A rock is thrown upward from the top of a 30 m building with a velocity of 5 m/s. Determine its velocity (a) When it falls back

past its original point, (b) When it is 15 m above the street, and (c) Just before it hits the street. A horse drags a 100 kg sled a distance of 4 km in 20 minutes. The horse exerts one horsepower, of course.
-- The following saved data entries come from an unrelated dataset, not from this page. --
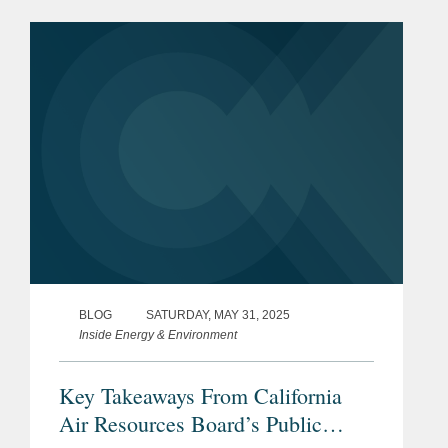
the Climate-Related Financial Risk Act
(SB 261). These key developments...
BLOG
SATURDAY, MAY 31, 2025
Inside Energy & Environment
Key Takeaways From California
Air Resources Board’s Public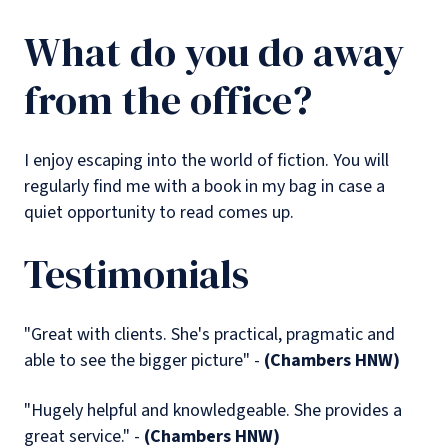
What do you do away
from the office?
I enjoy escaping into the world of fiction. You will
regularly find me with a book in my bag in case a
quiet opportunity to read comes up.
Testimonials
"Great with clients. She's practical, pragmatic and
able to see the bigger picture" -
(Chambers HNW)
"Hugely helpful and knowledgeable. She provides a
great service." -
(Chambers HNW)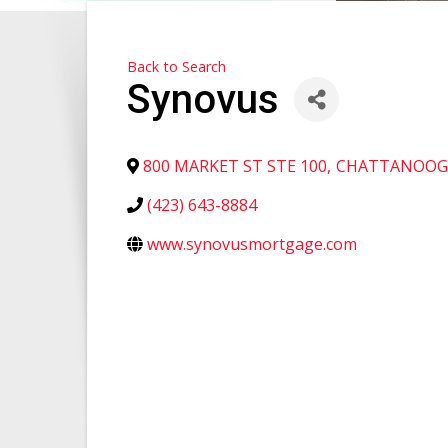
Back to Search
Synovus
800 MARKET ST STE 100
,
CHATTANOOG
(423) 643-8884
www.synovusmortgage.com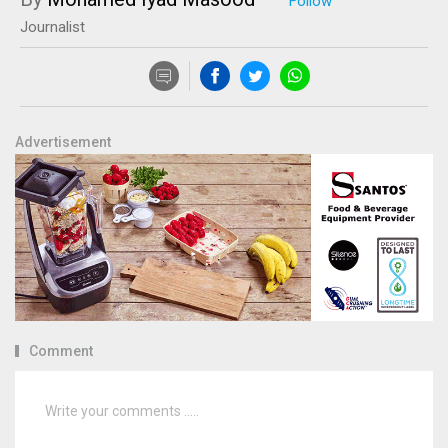
Journalist
Advertisement
Comment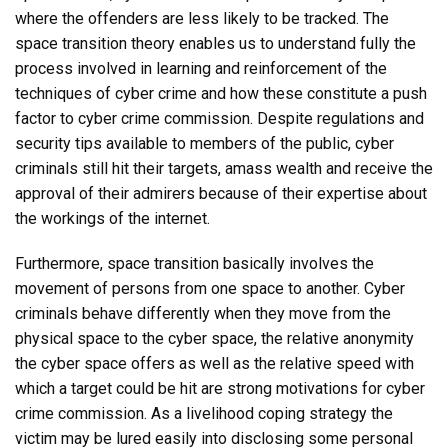
where the offenders are less likely to be tracked. The
space transition theory enables us to understand fully the
process involved in learning and reinforcement of the
techniques of cyber crime and how these constitute a push
factor to cyber crime commission. Despite regulations and
security tips available to members of the public, cyber
criminals still hit their targets, amass wealth and receive the
approval of their admirers because of their expertise about
the workings of the internet.
Furthermore, space transition basically involves the
movement of persons from one space to another. Cyber
criminals behave differently when they move from the
physical space to the cyber space, the relative anonymity
the cyber space offers as well as the relative speed with
which a target could be hit are strong motivations for cyber
crime commission. As a livelihood coping strategy the
victim may be lured easily into disclosing some personal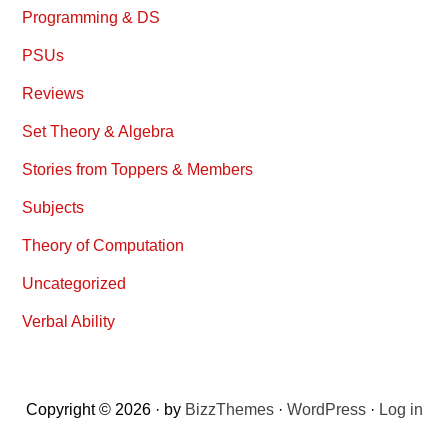
Programming & DS
PSUs
Reviews
Set Theory & Algebra
Stories from Toppers & Members
Subjects
Theory of Computation
Uncategorized
Verbal Ability
Copyright © 2026 · by
BizzThemes
·
WordPress
·
Log in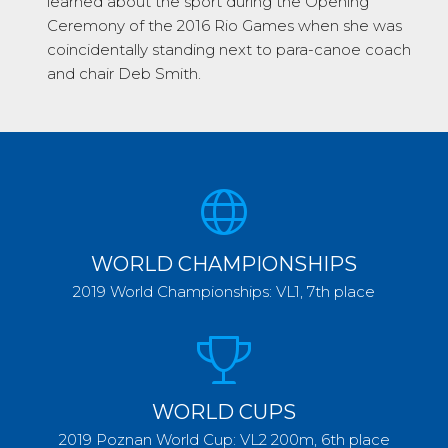
learned about the sport during the Opening
Ceremony of the 2016 Rio Games when she was
coincidentally standing next to para-canoe coach
and chair Deb Smith.
WORLD CHAMPIONSHIPS
2019 World Championships: VL1, 7th place
WORLD CUPS
2019 Poznan World Cup: VL2 200m, 6th place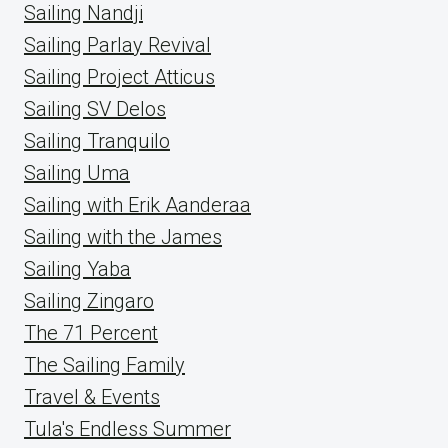
Sailing Nandji
Sailing Parlay Revival
Sailing Project Atticus
Sailing SV Delos
Sailing Tranquilo
Sailing Uma
Sailing with Erik Aanderaa
Sailing with the James
Sailing Yaba
Sailing Zingaro
The 71 Percent
The Sailing Family
Travel & Events
Tula's Endless Summer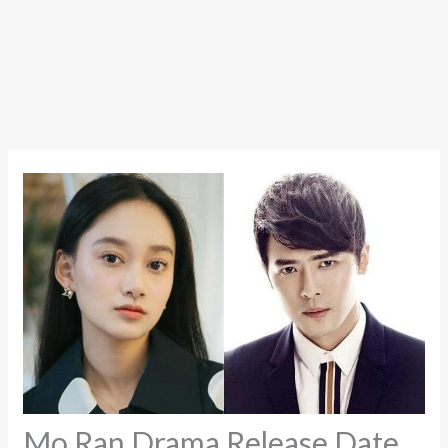
Mo Ran Drama Release Date,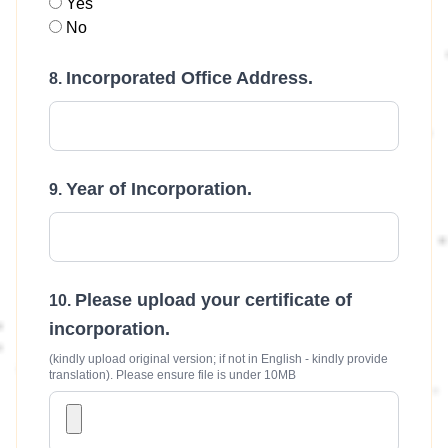
Yes
No
Incorporated Office Address.
Year of Incorporation.
Please upload your certificate of
incorporation.
(kindly upload original version; if not in English - kindly provide
translation). Please ensure file is under 10MB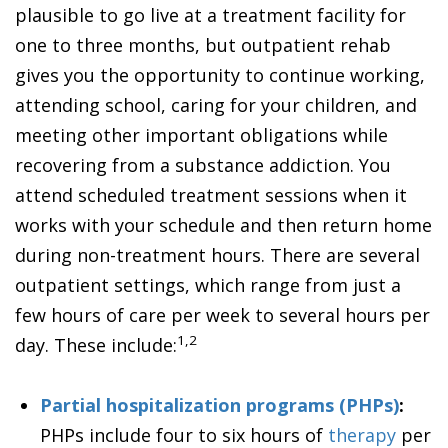
plausible to go live at a treatment facility for
one to three months, but outpatient rehab
gives you the opportunity to continue working,
attending school, caring for your children, and
meeting other important obligations while
recovering from a substance addiction. You
attend scheduled treatment sessions when it
works with your schedule and then return home
during non-treatment hours. There are several
outpatient settings, which range from just a
few hours of care per week to several hours per
1,2
day. These include:
Partial hospitalization programs (PHPs)
:
PHPs include four to six hours of
therapy
per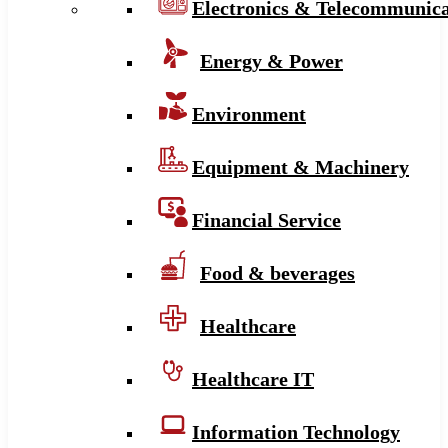
Electronics & Telecommunica
Energy & Power
Environment
Equipment & Machinery
Financial Service
Food & beverages
Healthcare
Healthcare IT
Information Technology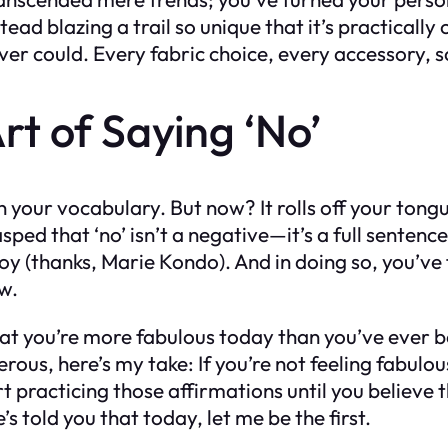
stead blazing a trail so unique that it’s practica
could. Every fabric choice, every accessory, scre
rt of Saying ‘No’
n your vocabulary. But now? It rolls off your tong
sped that ‘no’ isn’t a negative—it’s a full sentenc
 joy (thanks, Marie Kondo). And in doing so, you’
ow.
hat you’re more fabulous today than you’ve ever be
ous, here’s my take: If you’re not feeling fabulous
rt practicing those affirmations until you believe 
’s told you that today, let me be the first.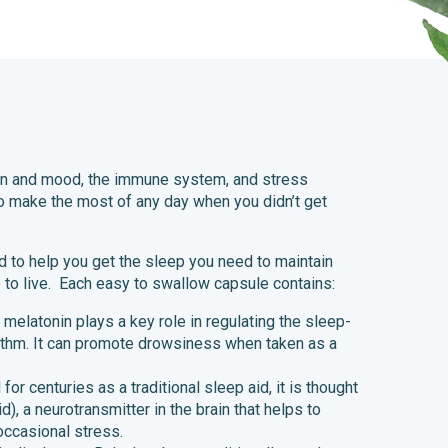
ion and mood, the immune system, and stress
o make the most of any day when you didn’t get
 to help you get the sleep you need to maintain
ve to live. Each easy to swallow capsule contains:
 melatonin plays a key role in regulating the sleep-
ythm. It can promote drowsiness when taken as a
or centuries as a traditional sleep aid, it is thought
, a neurotransmitter in the brain that helps to
occasional stress.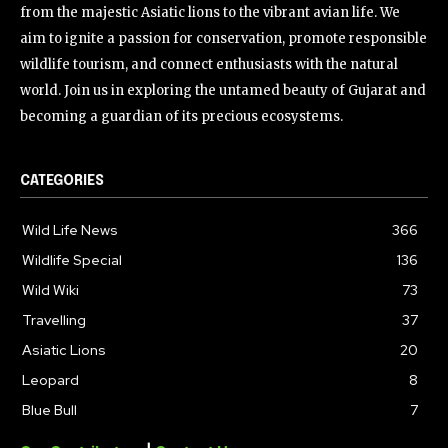
from the majestic Asiatic lions to the vibrant avian life. We
aim to ignite a passion for conservation, promote responsible
wildlife tourism, and connect enthusiasts with the natural
world. Join us in exploring the untamed beauty of Gujarat and
becoming a guardian of its precious ecosystems.
CATEGORIES
Wild Life News
366
Wildlife Special
136
Wild Wiki
73
Travelling
37
Asiatic Lions
20
Leopard
8
Blue Bull
7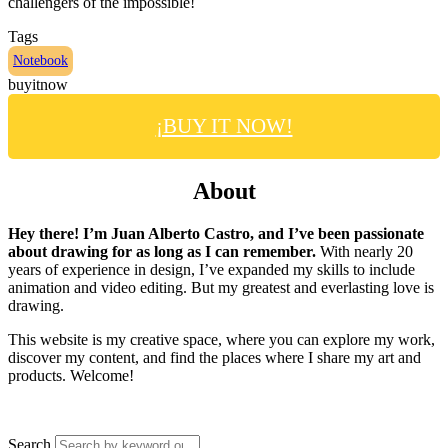
challengers of the impossible!
Tags
Notebook
buyitnow
¡BUY IT NOW!
About
Hey there! I’m Juan Alberto Castro, and I’ve been passionate
about drawing for as long as I can remember.
With nearly 20
years of experience in design, I’ve expanded my skills to include
animation and video editing. But my greatest and everlasting love is
drawing.
This website is my creative space, where you can explore my work,
discover my content, and find the places where I share my art and
products. Welcome!
Search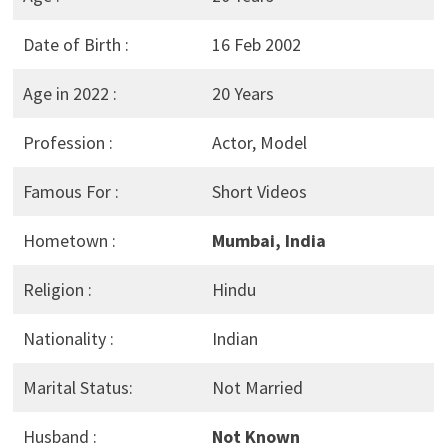
Date of Birth :
16 Feb 2002
Age in 2022 :
20 Years
Profession :
Actor, Model
Famous For :
Short Videos
Hometown :
Mumbai, India
Religion :
Hindu
Nationality :
Indian
Marital Status:
Not Married
Husband :
Not Known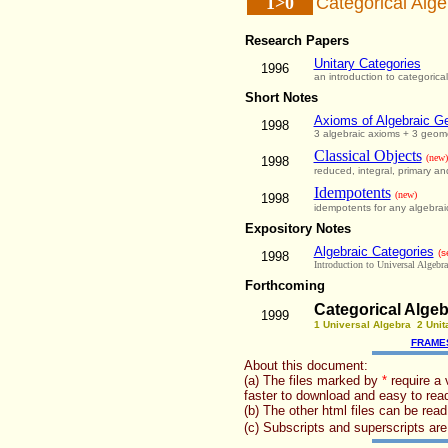
1>0
Categorical Alge
Research Papers
Unitary Categories
1996
an introduction to categorica
Short Notes
Axioms of Algebraic G
1998
3 algebraic axioms + 3 geome
Classical Objects
(new)
1998
reduced, integral, primary and
Idempotents
(new)
1998
idempotents for any algebrai
Expository Notes
Algebraic Categories
(s
1998
Introduction to Universal Algebra
Forthcoming
Categorical Algeb
1999
1 Universal Algebra 2 Unit
FRAME
About this document:
(a) The files marked by
*
require a 
faster to download and easy to read
(b) The other html files can be read
(c) Subscripts and superscripts a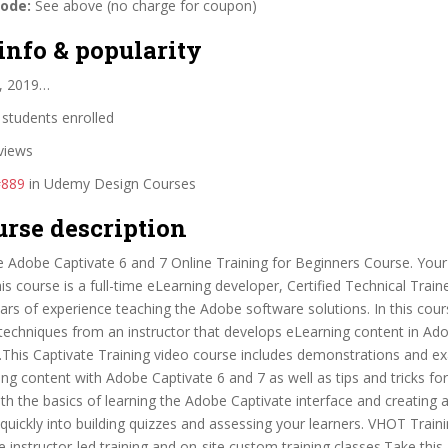
code:
See above (no charge for coupon)
info & popularity
, 2019…
students enrolled
views
#889
in Udemy Design Courses
urse description
 Adobe Captivate 6 and 7 Online Training for Beginners Course. You
this course is a full-time eLearning developer, Certified Technical Trai
ars of experience teaching the Adobe software solutions. In this cour
d techniques from an instructor that develops eLearning content in Ad
s.This Captivate Training video course includes demonstrations and e
ing content with Adobe Captivate 6 and 7 as well as tips and tricks for
with the basics of learning the Adobe Captivate interface and creating 
uickly into building quizzes and assessing your learners. VHOT Traini
ive instructor-led training and on-site custom training classes.Take thi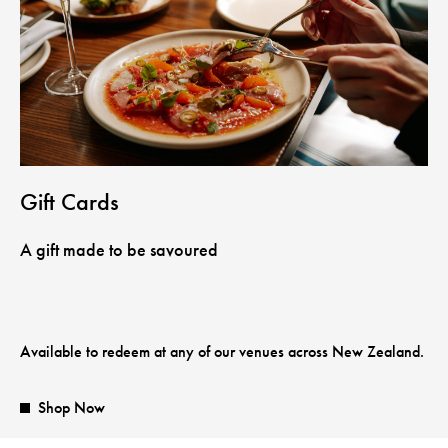
Gift Cards
A gift made to be savoured
Available to redeem at any of our venues across New Zealand.
Shop Now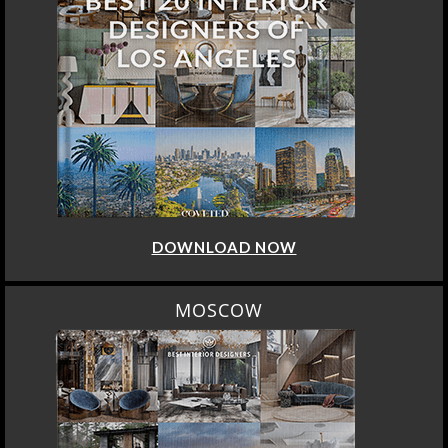
DOWNLOAD NOW
MOSCOW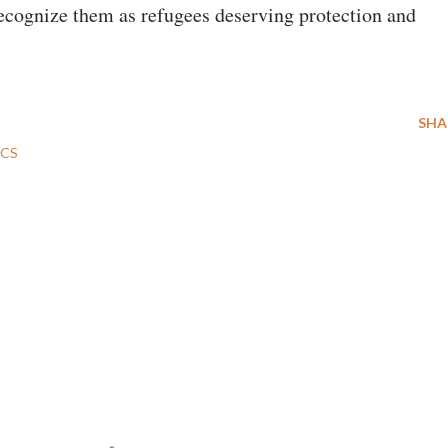
ecognize them as refugees deserving protection and
SHA
ICS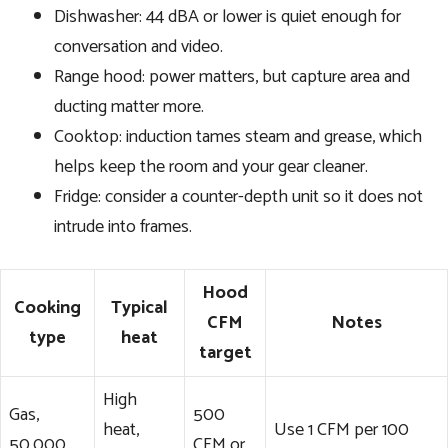
Dishwasher: 44 dBA or lower is quiet enough for
conversation and video.
Range hood: power matters, but capture area and
ducting matter more.
Cooktop: induction tames steam and grease, which
helps keep the room and your gear cleaner.
Fridge: consider a counter-depth unit so it does not
intrude into frames.
Hood
Cooking
Typical
CFM
Notes
type
heat
target
High
Gas,
500
heat,
Use 1 CFM per 100
50,000
CFM or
What is the coefficient of sliding friction between the sled and the ground?
Physics
1 answer:
castortr0y [4]3 years ago
8 0

Answer:

a) 5 m/s downwards

b) 17.86 m/s

c) 24.82 m/s

d) 0.228

Explanation:

We can set the frame of reference with the origin on the top of the building and the X axis pointing down.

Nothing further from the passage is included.